I’m currently writing a novel involving time travel, Jack the Ripper, and a modern day serial killer.  Recently, it came time to write a scene involving the serial killer.  I set about the task with a certain amount of trepidation—as I do most writing (a blank page can be an intimidating thing).  But what stuck me as especially odd was, after I had finished the scene, I found myself avoiding the pages I had written.  They sat on my desk, untouched and unread for almost two weeks before I had the courage to look at them again.  Why is this?    

Apparently while Bram Stoker was in the process of writing Dracula, the novelist’s friends grew worried because they thought the book was causing him to go a bit mad.  Is this the root of my fear?  Am I afraid that by delving too deeply into my fictional characters’ dark psyches, I will somehow become tainted myself?  Didn’t Friedrich Nietzsche warn, “If you gaze long into an abyss, the abyss will gaze back into you”?  Or am I afraid that my characters’ deviant actions will somehow be judged as an extension of my own personal values or inclinations?  After all, writers like Thomas Hardy and Kate Chopin were soundly condemned in their day for depicting characters who drifted too far from the established social norms. 

The truth is undoubtedly a combination of all these conflicting impulses.  So for me, one of the main tasks in writing this novel will be confronting both the dark characters within the story as well as my own artistic doubts and fears.  Who would have thought that writing a book would demand so much courage?  Then again, anyone who has ventured into the creative void knows exactly how dark that journey can be.

About Scott Shields

Years ago, I left the Midwest for the deserts of Arizona. Since then, I have worked in the grocery business and as a high school English teacher. Literature and writing are my passions, and I try to share my love of the written word with my students each day.

Comments

  1. Cool post Jeff. Sounds like a great story on the horizon. Reminds me of a very cool 1979 H.G. Wells-based movie also around time travel and Jack the Ripper, “Time After Time”. I say just enjoy being the observer, observing the author ‘you’ writing about the character personas (your imaginings) and enjoy the ride!
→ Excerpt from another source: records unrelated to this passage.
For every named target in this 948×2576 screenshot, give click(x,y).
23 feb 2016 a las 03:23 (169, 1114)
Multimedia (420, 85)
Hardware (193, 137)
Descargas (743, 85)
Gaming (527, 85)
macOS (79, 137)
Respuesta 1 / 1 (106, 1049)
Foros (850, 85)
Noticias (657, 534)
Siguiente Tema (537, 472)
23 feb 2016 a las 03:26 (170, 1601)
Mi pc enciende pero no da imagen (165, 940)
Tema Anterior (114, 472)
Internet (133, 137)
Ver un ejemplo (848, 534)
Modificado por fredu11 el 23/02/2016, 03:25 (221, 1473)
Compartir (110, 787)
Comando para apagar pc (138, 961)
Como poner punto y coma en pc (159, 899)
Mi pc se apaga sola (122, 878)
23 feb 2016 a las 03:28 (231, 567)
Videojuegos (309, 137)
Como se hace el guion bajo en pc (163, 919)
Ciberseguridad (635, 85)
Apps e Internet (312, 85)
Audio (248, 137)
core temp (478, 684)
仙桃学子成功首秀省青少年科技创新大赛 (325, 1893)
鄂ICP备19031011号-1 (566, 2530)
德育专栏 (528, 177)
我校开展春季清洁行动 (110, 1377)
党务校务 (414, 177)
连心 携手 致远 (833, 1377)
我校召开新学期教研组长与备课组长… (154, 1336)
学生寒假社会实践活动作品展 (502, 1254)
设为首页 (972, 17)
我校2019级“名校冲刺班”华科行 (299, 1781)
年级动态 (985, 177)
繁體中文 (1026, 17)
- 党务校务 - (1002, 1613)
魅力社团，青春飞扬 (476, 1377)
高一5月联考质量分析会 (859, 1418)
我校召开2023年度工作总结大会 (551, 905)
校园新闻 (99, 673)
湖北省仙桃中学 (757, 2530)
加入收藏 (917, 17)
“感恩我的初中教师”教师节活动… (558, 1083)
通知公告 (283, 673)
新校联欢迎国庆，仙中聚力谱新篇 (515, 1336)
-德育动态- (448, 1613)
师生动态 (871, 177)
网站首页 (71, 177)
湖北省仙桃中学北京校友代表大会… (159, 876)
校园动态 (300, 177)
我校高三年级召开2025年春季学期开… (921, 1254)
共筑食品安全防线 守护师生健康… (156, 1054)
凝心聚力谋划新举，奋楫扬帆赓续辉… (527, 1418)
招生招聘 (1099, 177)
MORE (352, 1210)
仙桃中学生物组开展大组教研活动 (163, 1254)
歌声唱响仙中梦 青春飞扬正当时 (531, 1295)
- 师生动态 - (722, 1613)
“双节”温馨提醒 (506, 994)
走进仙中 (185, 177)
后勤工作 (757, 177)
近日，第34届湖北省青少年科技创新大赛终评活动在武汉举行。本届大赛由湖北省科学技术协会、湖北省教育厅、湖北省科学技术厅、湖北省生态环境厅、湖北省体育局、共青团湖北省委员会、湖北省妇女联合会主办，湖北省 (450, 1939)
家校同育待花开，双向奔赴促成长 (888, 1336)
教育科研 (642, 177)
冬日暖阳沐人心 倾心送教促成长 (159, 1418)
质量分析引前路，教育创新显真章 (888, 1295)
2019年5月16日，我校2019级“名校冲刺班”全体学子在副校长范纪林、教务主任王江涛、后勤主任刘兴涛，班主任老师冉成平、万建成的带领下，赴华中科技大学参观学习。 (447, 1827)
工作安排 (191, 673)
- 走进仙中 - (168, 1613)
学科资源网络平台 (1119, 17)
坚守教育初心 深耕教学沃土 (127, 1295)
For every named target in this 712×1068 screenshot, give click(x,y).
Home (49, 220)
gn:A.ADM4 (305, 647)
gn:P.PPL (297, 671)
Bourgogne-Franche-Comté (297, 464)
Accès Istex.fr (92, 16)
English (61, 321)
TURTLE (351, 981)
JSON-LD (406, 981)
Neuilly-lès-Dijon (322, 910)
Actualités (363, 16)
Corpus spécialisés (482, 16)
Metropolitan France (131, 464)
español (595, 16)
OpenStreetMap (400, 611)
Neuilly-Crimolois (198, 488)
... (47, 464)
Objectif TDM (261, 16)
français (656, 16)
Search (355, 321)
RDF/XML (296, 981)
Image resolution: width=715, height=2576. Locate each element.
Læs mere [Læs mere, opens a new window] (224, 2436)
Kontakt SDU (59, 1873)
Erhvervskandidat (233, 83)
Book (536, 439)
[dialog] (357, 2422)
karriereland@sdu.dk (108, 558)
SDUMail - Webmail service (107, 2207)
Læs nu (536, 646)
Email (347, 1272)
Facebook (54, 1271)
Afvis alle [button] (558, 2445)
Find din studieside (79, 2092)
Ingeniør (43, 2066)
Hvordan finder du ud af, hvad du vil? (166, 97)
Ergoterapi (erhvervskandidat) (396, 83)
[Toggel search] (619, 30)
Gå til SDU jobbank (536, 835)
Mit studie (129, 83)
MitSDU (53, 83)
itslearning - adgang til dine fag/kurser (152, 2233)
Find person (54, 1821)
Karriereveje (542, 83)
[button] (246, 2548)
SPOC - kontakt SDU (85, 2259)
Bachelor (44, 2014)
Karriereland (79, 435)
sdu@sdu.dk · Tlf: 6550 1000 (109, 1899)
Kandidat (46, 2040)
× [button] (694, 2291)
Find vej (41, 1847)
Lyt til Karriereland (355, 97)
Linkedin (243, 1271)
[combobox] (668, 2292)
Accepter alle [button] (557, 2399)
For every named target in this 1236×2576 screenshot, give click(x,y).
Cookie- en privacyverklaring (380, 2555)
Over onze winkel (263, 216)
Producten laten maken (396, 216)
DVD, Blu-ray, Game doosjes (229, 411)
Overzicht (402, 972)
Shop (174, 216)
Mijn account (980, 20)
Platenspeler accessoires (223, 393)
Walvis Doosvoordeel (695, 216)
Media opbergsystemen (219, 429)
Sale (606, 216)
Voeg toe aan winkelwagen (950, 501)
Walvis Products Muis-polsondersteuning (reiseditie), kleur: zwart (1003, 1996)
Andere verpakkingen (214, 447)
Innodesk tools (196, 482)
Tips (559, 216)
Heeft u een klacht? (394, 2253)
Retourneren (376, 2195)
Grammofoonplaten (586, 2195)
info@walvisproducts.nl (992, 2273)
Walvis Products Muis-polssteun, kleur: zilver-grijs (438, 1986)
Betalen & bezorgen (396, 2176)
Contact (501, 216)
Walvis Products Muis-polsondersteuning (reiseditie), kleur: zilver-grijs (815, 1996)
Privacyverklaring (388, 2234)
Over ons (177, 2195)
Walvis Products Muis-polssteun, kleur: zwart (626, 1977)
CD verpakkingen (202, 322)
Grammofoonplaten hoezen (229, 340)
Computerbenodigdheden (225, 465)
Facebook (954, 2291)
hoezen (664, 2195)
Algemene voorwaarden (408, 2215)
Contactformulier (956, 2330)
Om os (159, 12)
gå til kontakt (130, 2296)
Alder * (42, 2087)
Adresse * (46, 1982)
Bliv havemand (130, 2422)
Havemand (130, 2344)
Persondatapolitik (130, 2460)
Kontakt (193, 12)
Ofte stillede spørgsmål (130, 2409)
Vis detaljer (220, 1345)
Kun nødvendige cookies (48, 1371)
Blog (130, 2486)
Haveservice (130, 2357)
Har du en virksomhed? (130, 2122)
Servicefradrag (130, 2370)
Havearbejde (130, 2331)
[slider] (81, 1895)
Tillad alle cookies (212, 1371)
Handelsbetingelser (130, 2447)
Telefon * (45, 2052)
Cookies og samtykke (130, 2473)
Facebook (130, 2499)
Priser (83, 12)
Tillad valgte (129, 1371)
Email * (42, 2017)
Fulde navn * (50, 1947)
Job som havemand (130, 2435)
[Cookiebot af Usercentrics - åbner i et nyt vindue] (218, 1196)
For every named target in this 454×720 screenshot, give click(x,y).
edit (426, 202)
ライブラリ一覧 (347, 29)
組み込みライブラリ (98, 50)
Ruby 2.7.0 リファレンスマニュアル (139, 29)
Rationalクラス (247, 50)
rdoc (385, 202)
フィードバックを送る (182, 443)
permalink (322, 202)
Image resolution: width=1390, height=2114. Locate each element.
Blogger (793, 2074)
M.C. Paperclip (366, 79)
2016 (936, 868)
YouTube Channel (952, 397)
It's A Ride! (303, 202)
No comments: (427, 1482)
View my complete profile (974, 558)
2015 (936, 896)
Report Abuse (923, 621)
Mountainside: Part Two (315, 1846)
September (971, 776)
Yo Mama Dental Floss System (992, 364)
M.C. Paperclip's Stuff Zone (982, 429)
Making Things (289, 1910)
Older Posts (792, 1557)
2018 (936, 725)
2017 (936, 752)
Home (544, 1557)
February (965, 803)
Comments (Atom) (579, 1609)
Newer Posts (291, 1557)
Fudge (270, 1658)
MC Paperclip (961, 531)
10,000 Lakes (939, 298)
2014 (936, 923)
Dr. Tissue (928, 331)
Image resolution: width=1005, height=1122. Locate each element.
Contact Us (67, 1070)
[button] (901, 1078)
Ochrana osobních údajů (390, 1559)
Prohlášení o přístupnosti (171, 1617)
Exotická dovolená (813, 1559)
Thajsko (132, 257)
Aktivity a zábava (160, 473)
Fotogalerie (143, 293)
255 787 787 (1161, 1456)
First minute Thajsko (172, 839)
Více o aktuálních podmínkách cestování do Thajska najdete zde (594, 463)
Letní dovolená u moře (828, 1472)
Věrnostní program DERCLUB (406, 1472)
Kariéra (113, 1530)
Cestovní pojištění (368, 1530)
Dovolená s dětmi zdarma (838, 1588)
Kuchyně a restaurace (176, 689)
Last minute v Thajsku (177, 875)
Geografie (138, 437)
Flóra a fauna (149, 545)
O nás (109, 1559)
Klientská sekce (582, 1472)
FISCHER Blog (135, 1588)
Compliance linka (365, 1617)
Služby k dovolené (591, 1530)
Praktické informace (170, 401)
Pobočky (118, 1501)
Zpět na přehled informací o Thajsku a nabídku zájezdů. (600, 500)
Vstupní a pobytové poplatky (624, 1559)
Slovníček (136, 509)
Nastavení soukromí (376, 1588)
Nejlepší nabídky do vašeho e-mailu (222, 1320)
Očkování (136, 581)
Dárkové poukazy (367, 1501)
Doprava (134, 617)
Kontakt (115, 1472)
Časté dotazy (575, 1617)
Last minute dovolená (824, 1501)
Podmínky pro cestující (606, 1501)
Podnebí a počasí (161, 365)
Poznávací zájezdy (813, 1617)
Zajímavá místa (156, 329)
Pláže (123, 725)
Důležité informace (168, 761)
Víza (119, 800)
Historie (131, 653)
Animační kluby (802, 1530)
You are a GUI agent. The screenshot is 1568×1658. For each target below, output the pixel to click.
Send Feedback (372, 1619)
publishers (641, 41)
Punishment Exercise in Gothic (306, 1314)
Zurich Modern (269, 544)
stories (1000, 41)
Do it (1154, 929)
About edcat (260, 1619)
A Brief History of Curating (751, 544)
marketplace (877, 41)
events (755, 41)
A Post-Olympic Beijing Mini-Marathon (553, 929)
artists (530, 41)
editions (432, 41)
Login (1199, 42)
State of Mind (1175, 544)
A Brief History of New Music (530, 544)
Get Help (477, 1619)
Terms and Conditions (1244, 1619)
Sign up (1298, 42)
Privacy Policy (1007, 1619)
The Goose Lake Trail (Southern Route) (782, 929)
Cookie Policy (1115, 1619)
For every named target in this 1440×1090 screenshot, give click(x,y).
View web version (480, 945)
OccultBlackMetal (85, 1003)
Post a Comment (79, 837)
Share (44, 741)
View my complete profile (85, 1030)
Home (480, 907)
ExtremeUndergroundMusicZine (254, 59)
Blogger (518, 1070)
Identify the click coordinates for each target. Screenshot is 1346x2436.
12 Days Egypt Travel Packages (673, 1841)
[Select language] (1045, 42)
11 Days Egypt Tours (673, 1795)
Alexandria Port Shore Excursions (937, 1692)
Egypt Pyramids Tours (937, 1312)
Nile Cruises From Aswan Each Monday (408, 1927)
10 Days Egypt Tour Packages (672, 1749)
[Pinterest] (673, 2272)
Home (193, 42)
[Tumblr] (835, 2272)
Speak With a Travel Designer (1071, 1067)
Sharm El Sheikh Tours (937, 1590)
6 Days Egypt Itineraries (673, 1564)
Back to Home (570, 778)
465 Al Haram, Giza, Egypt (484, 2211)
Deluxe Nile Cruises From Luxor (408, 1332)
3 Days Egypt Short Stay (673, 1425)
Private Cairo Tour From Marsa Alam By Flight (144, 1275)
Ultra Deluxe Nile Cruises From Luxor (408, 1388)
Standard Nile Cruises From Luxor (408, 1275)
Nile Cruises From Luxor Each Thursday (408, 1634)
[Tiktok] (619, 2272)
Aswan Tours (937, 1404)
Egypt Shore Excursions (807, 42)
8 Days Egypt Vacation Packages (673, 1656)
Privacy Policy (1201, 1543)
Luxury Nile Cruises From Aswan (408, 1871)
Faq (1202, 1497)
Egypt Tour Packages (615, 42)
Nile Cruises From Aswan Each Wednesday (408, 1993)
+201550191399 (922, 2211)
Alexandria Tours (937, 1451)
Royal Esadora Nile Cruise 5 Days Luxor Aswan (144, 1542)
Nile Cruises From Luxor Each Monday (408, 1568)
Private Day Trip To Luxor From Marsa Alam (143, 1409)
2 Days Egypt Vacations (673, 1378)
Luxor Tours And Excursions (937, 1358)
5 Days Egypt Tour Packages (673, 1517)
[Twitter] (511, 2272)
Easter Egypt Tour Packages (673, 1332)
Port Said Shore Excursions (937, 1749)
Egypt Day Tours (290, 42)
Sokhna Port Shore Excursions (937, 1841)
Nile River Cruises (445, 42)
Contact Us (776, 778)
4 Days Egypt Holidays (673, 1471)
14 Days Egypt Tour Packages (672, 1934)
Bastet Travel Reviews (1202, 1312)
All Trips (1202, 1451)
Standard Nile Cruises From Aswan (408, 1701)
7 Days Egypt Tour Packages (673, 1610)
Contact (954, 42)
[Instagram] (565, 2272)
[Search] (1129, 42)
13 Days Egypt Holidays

    Looking forward to hearing more.

    @patrickdarling

  2. I think these fears stem from childhood and what we were told by parents and other adults. There were some things that we were not supposed to hear, see, say, touch, feel…

    It isn’t easy to one day wake up and realize, “Hey, I am an adult now. I don’t have to obey those rules they gave me when I was six years old.”

    Those rules the adults gave us REALLY stick with us. Hence, we have the fear, “If I write about cruel, grisly, (fill-in-the-blank with more forbidden words) things, does that mean I am a bad person?”

  3. When it comes to serial killers, as long as you are not doing “method” research, you’re still ok. Going from Cartoon character to serial killers though is quite a juxtaposition.

  4. Eric Bahle says:

    I would suggest that you don’t want to be too comfortable. Quite a bit of storytelling is eliciting emotions in your audience. If a scary story is scaring you while you write your probably on the right track.